Ordeen walked back over to the spigot and turned on the water, rinsing off his dead friend’s ride, taking slow, special care on the hood and windows, sluicing with soapy water. He kept shaking his head, muttering to himself. “Ain’t gonna happen.”

“Why’s that?”

“You send Coach Mills to prison and then folks around here gonna have to start looking at themselves. Since when has that shit ever happened? Even a goddamn tornado and the hand of God on this county couldn’t rattle that cage.”

“Help us out, Ordeen,” Quinn said. “Putting a
Fly High
sticker on that old Nova won’t do shit for Nito.”
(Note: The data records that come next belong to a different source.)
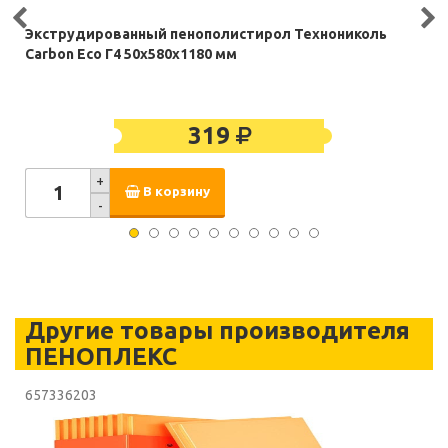
Экструдированный пенополистирол Технониколь
Carbon Eco Г4 50х580х1180 мм
319
+
В корзину
-
Другие товары производителя
ПЕНОПЛЕКС
657336203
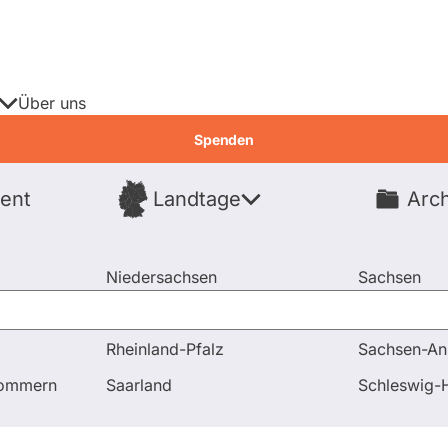
Über uns
Spenden
ent
Landtage
Arch
Spenden
Niedersachsen
Sachsen
Nordrhein-Westfalen
Sachsen-An
Rheinland-Pfalz
Sachsen-An
pommern
Saarland
Schleswig-H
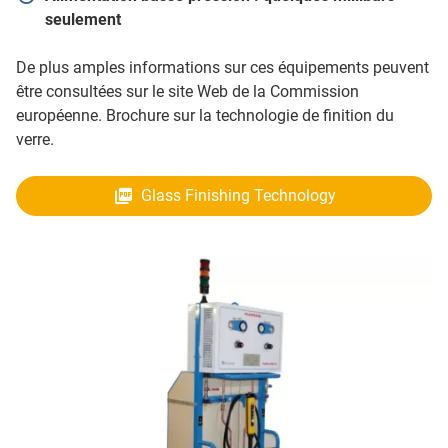
seulement
De plus amples informations sur ces équipements peuvent
être consultées sur le site Web de la Commission
européenne. Brochure sur la technologie de finition du
verre.
Glass Finishing Technology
Ordeen stared at him for a long while. Then he nodded.

•   •   •

J
ason Colson met Bentley at a cigar lounge down in Jackson after the kid stopped returning his phone calls and emails. Bentley swore nothing was a-matter, he’d been doing a lot of work for his father and for a Washington lobbyist who’d given him an internship straight out of Ole Miss. Jason walked into the smoke-filled room lined with brown leather couches, easy chairs, and framed prints of women with big jugs in seductive poses with cigars between their teeth, thinking this was going to be it. He could finally seal the damn deal and hustle on back to Jericho to get on the bulldozer, clear the lands, and plan on that big beautiful barn that would sit on top of that stark, naked hill.

The kid offered him some twenty-three-year-old Pappy Van Winkle that had been a personal gift from the governor. But Jason refused, telling him that it had been a while since he drank but he had no trouble
being around it. “I ain’t no Seventh-day Adventist,” Jason said, clutching an accordion binder under his arm, pearl Stetson down in his eyes. “I just have too many miles on my liver and don’t have the time nor inclination for it to expire.”